Lunch Bunch is based on the real-life Bronx Defenders' lunch-sharing group, which Einspanier first heard about from a friend. The play explores how the characters cope with the systems that threaten their clients, and how lunch becomes a focus point for expressing care, competitiveness, and other feelings that can't be expressed. The script has almost no stage directions as Einspanier makes use of font sizes, codified punctuation, and spacing to layer the characters in moments of chaos and enforce moments of stillness.

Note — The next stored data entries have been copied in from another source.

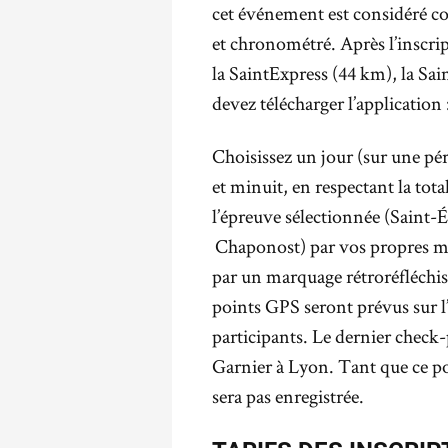
cet événement est considéré c
et chronométré. Après l’inscrip
la SaintExpress (44 km), la Sa
devez télécharger l’application 
Choisissez un jour (sur une pér
et minuit, en respectant la tot
l’épreuve sélectionnée (Saint-
Chaponost) par vos propres moy
par un marquage rétroréfléchiss
points GPS seront prévus sur l’i
participants. Le dernier check-
Garnier à Lyon. Tant que ce poi
sera pas enregistrée.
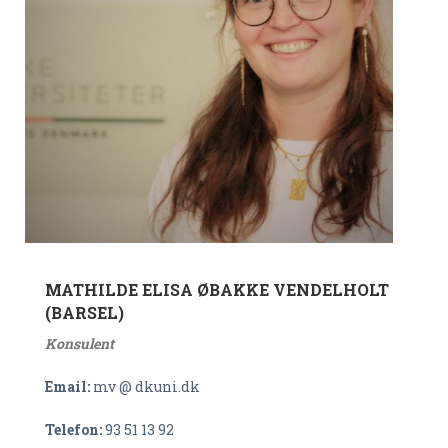
MATHILDE ELISA ØBAKKE VENDELHOLT
(BARSEL)
Konsulent
Email:
mv @ dkuni.dk
Telefon:
93 51 13 92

The cast stars, in addition to Jacobson, Janice Amaya (Shhhh, Mushroom), Tala Ashe (English, The Vagrant Trilogy), Ugo Chukwu (Oklahoma!, What To Send Up When It Goes Down), David Greenspan (Dead Mother, She Stoops to Comedy), Francis Mateo (Love to Love You Baby, Mother Courage), Jo Mei (Anatomy of a Suicide, The Great Wave), and Julia Sirna-Frest ([Porto], The Offending Gesture).
“This is a show about mutual care, about how we need people," explained Einspanier in an earlier statement. "What can we learn from these public defenders who are fighting against and within a system that seems to resist all attempts at change? What can their struggles, in their specific circumstances, teach us about our own? How might we combat the chaos of living? And in the process, embrace our own and one another’s absurdity, avoidance, obsession, and hunger as part of what makes us human.”

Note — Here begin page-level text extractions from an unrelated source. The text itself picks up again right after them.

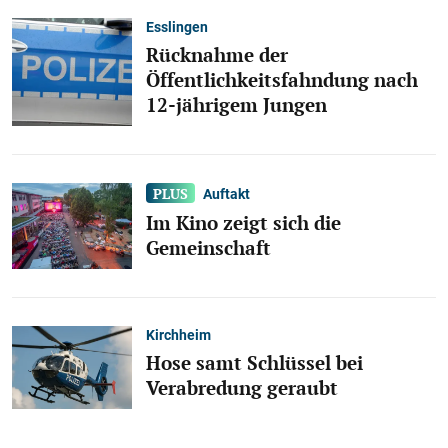
Esslingen
Rücknahme der
Öffentlichkeitsfahndung nach
12-jährigem Jungen
Auftakt
Im Kino zeigt sich die
Gemeinschaft
Kirchheim
Hose samt Schlüssel bei
Verabredung geraubt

Tara Ahmadinejad directs the production which will feature set design by Jean Kim, costume design by Alice Tavener, lighting design by Oona Curley and Domino Mannheim, and sound design by Ben Vigus. Casting is by Stephanie Yankwitt and original casting is by Clubbed Thumb.
Ahmadinejad said, “Sometimes I feel like I’m working with a sports team; it's very challenging to perform. The actors have to work together as a team and rely on each other, while also evoking a sense of hunger and competition among them. This speaks to the lawyers’ experience, their striving in an inhospitable system to help their clients, their mutually supportive yet competitive lunch making, and the overall attempt to find balance and meaning in their lives.”
Einspanier first developed the play at Clubbed Thumb's Winterworks and Summerworks in 2019.